Justiça
MPF recomenda a reinstalação da comissão que investiga mortes e desaparecimentos da ditadura
A comissão foi extinta no final de 2022, sob o governo de Jair Bolsonaro
O Ministério Público Federal recomendou ao Ministério dos Direitos Humanos Humanos e da Cidadania que faça a reinstalação da Comissão Especial sobre Mortos e Desaparecidos Políticos (CEMDP), no prazo máximo de 60 dias.
Criada em 1995, a comissão, que trata de desaparecimentos e mortes de pessoas por suas atividades políticas no período da Ditadura, foi extinta no final de 2022, sob o governo de Jair Bolsonaro (PL).
No documento, o MPF recomenda a continuidade dos trabalhos da CEMDP especialmente em relação ao reconhecimento de vítimas, busca de restos mortais e registros de óbito. O órgão também orienta que sejam destinados recursos humanos e financeiros para o adequado funcionamento da comissão, além de medidas que garantam a permanência da instância colegiada até que todas suas competências legais sejam finalizadas.
Ainda de acordo com o órgão, a extinção da comissão ocorreu de forma prematura, pois ainda existem casos pendentes que precisam de medidas administrativas, como reconhecimento de vítimas e registros de óbito. Nessas pendências estão incluídos os casos dos desaparecimentos na Guerrilha do Araguaia, na Vala Perus e no Cemitério Ricardo Albuquerque.

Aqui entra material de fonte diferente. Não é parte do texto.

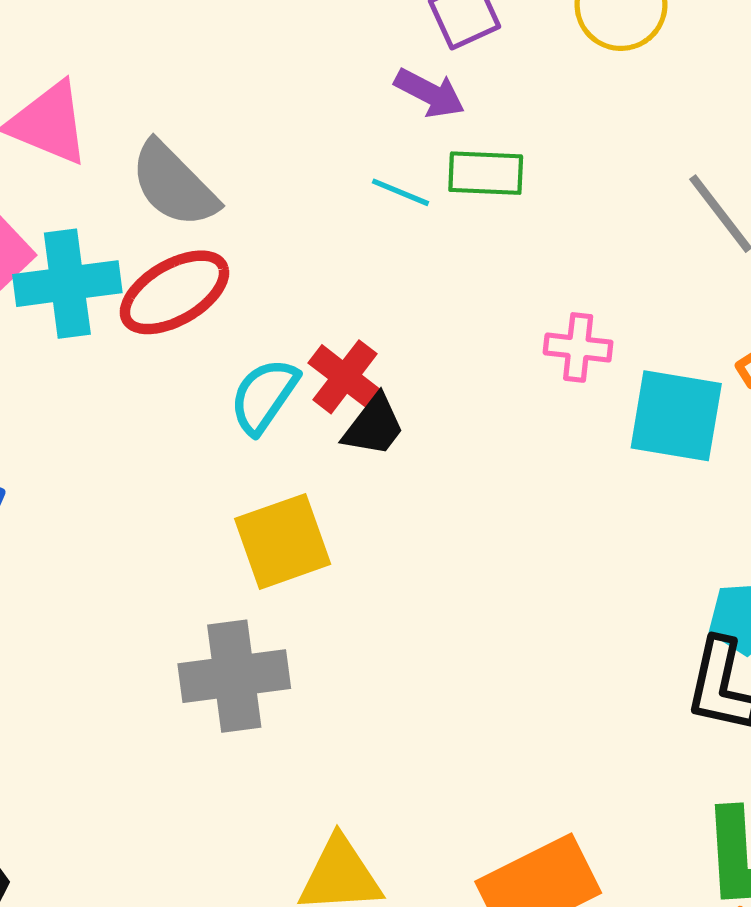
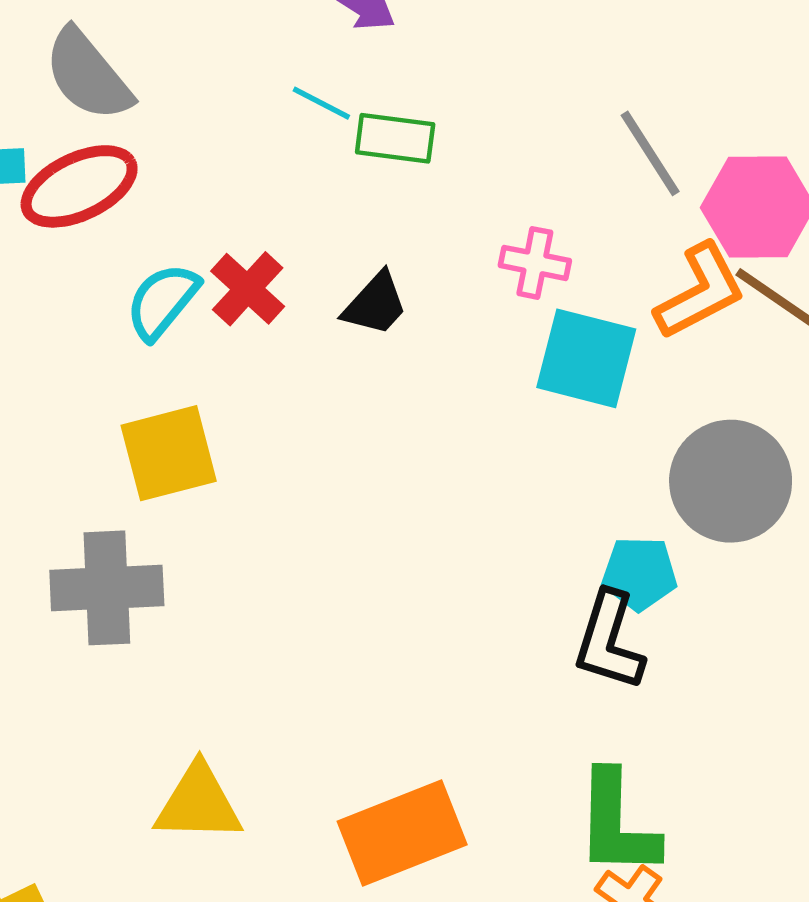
green rectangle: (486, 173) -> (395, 138), moved
pink cross: (578, 347) -> (535, 263), moved
black trapezoid: (374, 426) -> (375, 304), moved

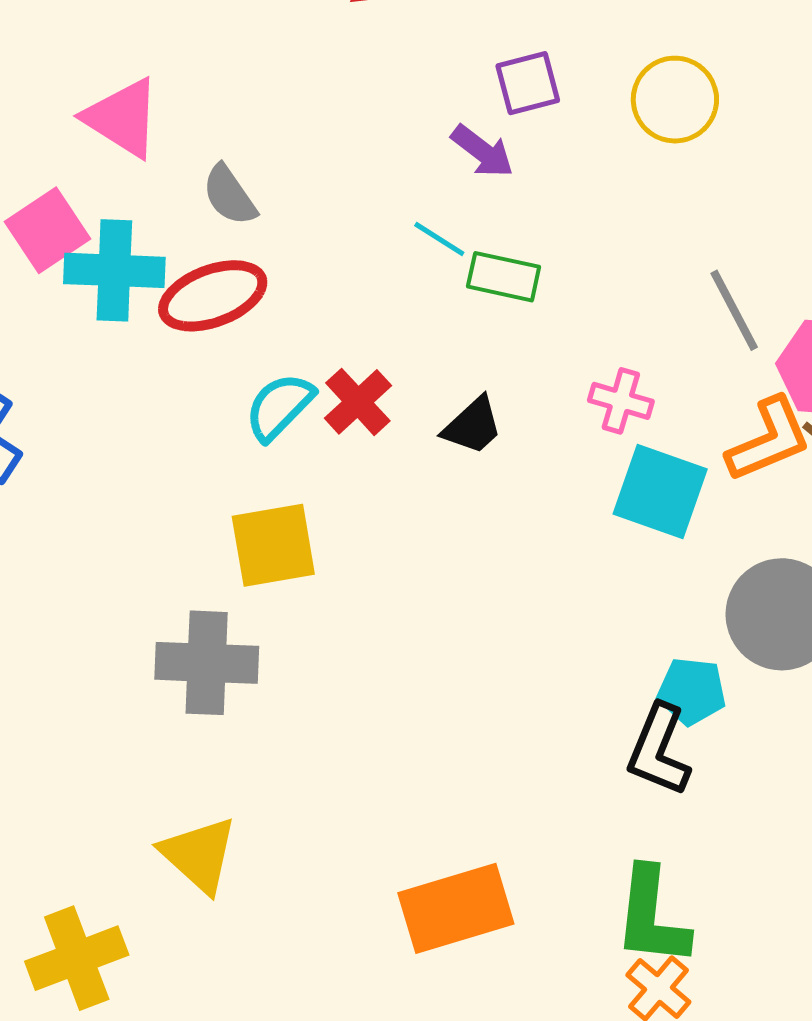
gray semicircle: (88, 75) -> (229, 195), size x0.7
yellow triangle: (198, 803) -> (199, 855), moved, turned 36

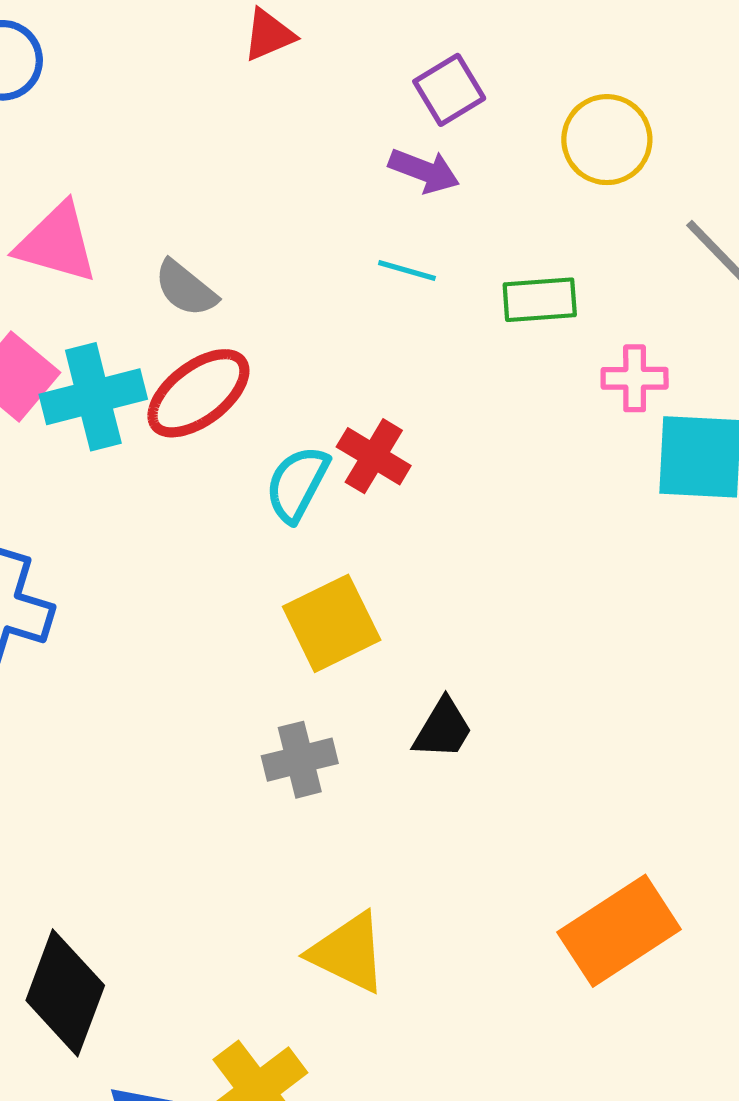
yellow circle: (675, 100) -> (607, 140), moved
green rectangle: (504, 277) -> (540, 300), moved
black trapezoid: (473, 426) -> (443, 729), moved
gray cross: (207, 663) -> (300, 760), size x0.7

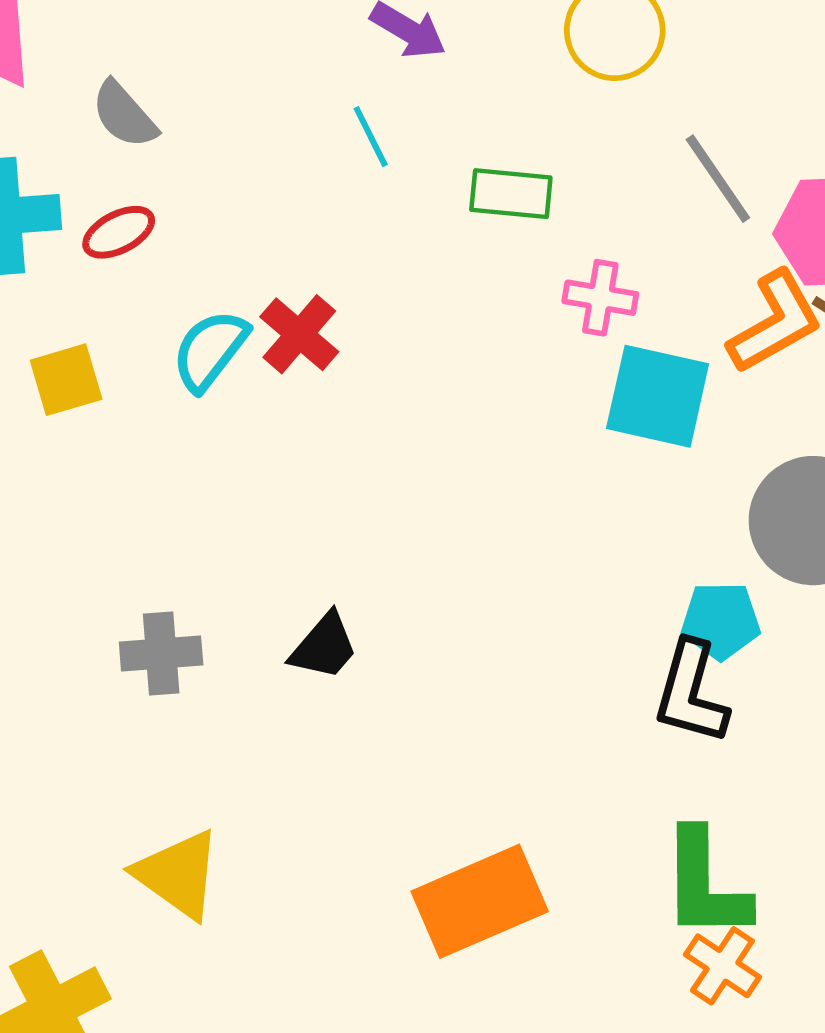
cyan line: (407, 271) -> (371, 137), turned 38
red ellipse: (198, 393) -> (119, 232), size x0.6
yellow square: (332, 623) -> (66, 380), moved, size x0.7

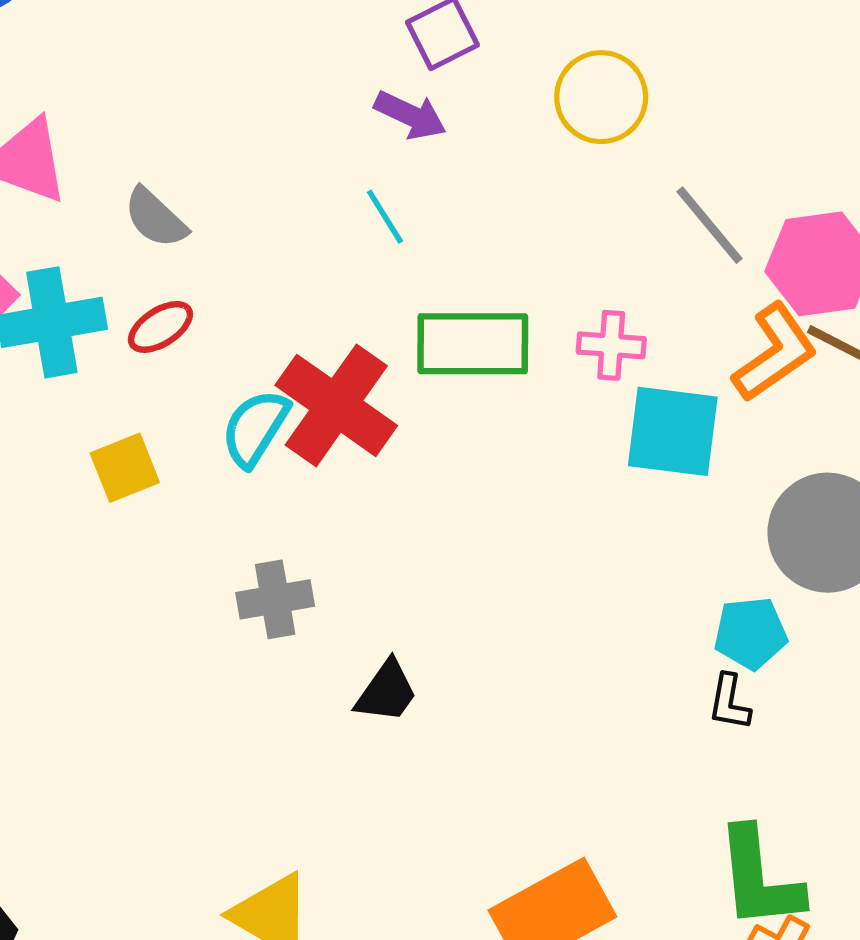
green rectangle: (511, 194) -> (473, 344), moved, size x1.5
red cross: (299, 334) -> (336, 405), size x1.6
gray cross: (161, 654) -> (275, 599), moved
black L-shape: (691, 693) -> (729, 702), size x0.6

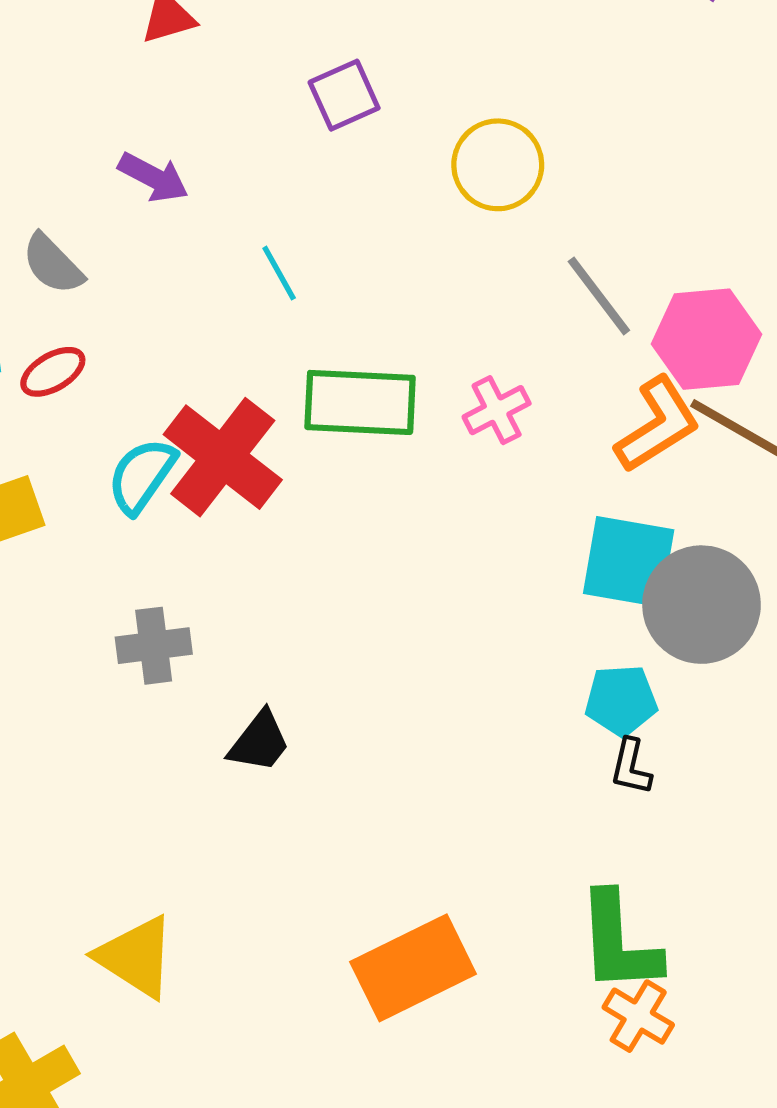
purple arrow: (410, 115) -> (153, 177), moved
pink cross: (611, 345) -> (497, 410), turned -34
cyan square: (673, 431) -> (629, 562), moved
black L-shape: (729, 702) -> (631, 767), moved

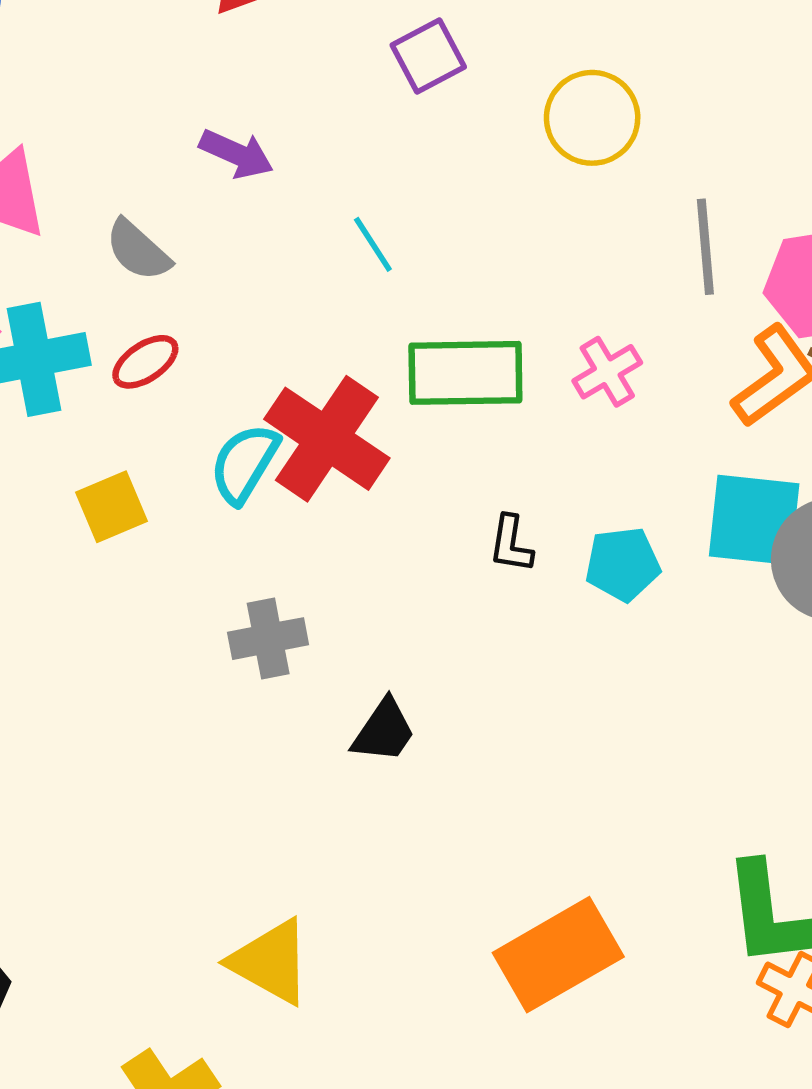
gray line: (599, 296) -> (705, 247), turned 36
cyan pentagon: (621, 700) -> (623, 564), moved
black L-shape: (631, 767) -> (511, 544), moved

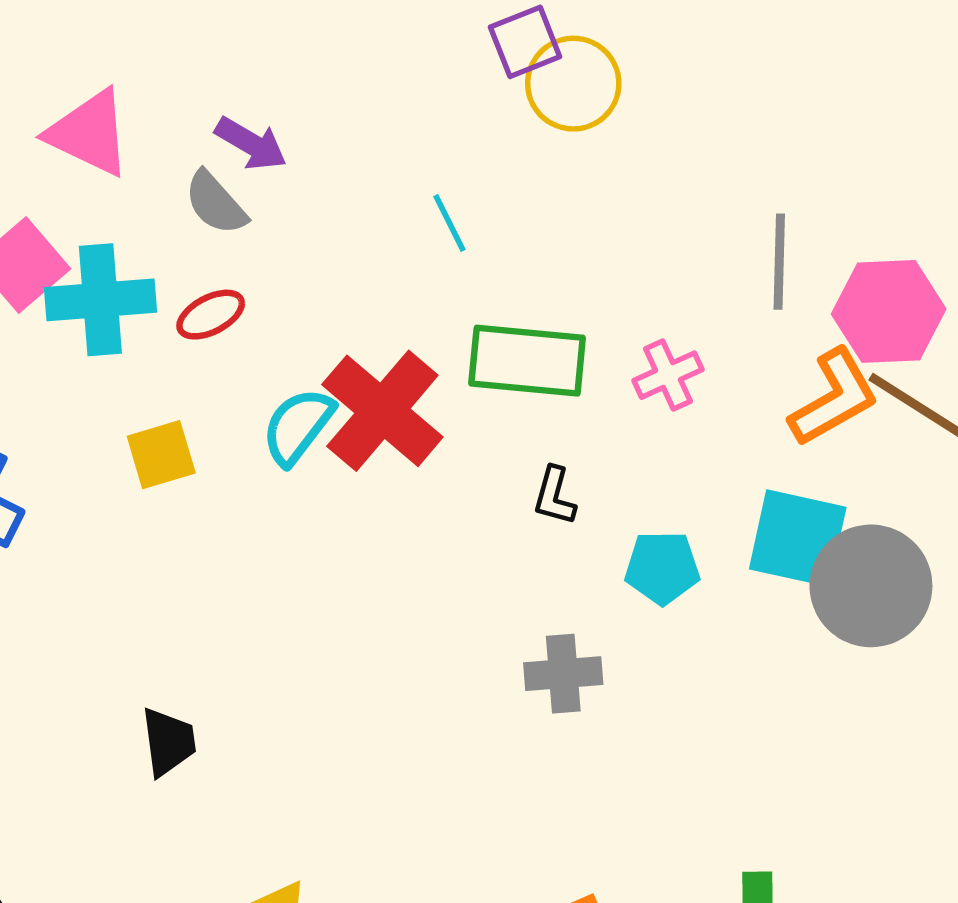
yellow circle: (592, 118) -> (573, 84), moved
purple arrow: (236, 154) -> (251, 144), moved
black L-shape: (511, 544) -> (554, 496), moved
gray cross: (268, 639) -> (563, 674), moved
black trapezoid: (384, 731) -> (168, 742), moved, turned -48

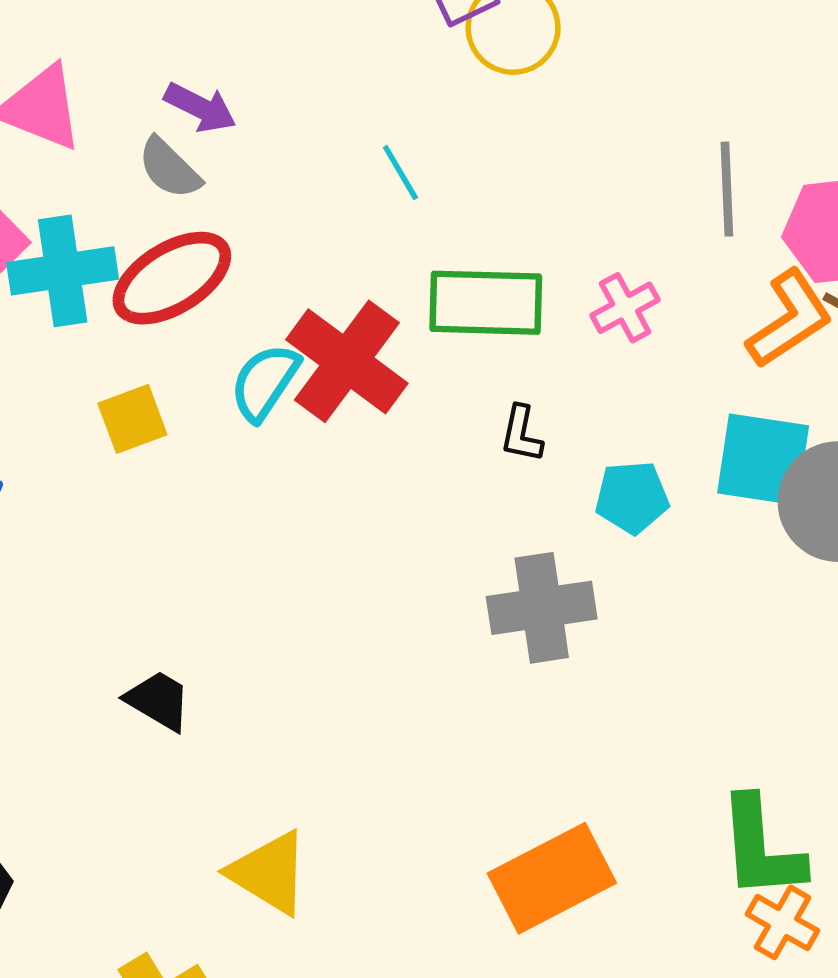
red ellipse: (211, 315) -> (172, 278), size x1.8
gray cross: (563, 674) -> (542, 608), size x1.4
black trapezoid: (168, 742) -> (158, 700), turned -48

O MPF ainda defende que os trabalhos da CEMDP devem prosseguir para permitir a perfeita execução das condenações impostas pela Corte Interamericana de Direitos Humanos (Corte IDH) ao Brasil. Um exemplo é o julgamento do caso Gomes Lund, da Guerrilha do Araguaia, no qual o Estado brasileiro foi obrigado a “realizar esforços para determinar o paradeiro das vítimas, e identificar e entregar os restos mortais a seus familiares”. Outro exemplo é a condenação no caso Vladimir Herzog, em que foi estabelecido que o Brasil deve adotar medidas para reconhecer a imprescritibilidade das ações vindas de crimes contra a humanidade e internacionais.
A criação e as atribuições da CEMDP estão previstas na Lei 9.140/95. Para o MPF, além de ferir a norma criadora da comissão, a extinção do grupo também descumpre as recomendações do Relatório Final da Comissão Nacional da Verdade (CNV), como a retificação da anotação da causa morte no registro de óbito de pessoas mortas em decorrência de graves violações de direitos humanos, além do prosseguimento de atividades voltadas à localização, identificação e entrega aos familiares dos restos mortais dos desaparecidos políticos.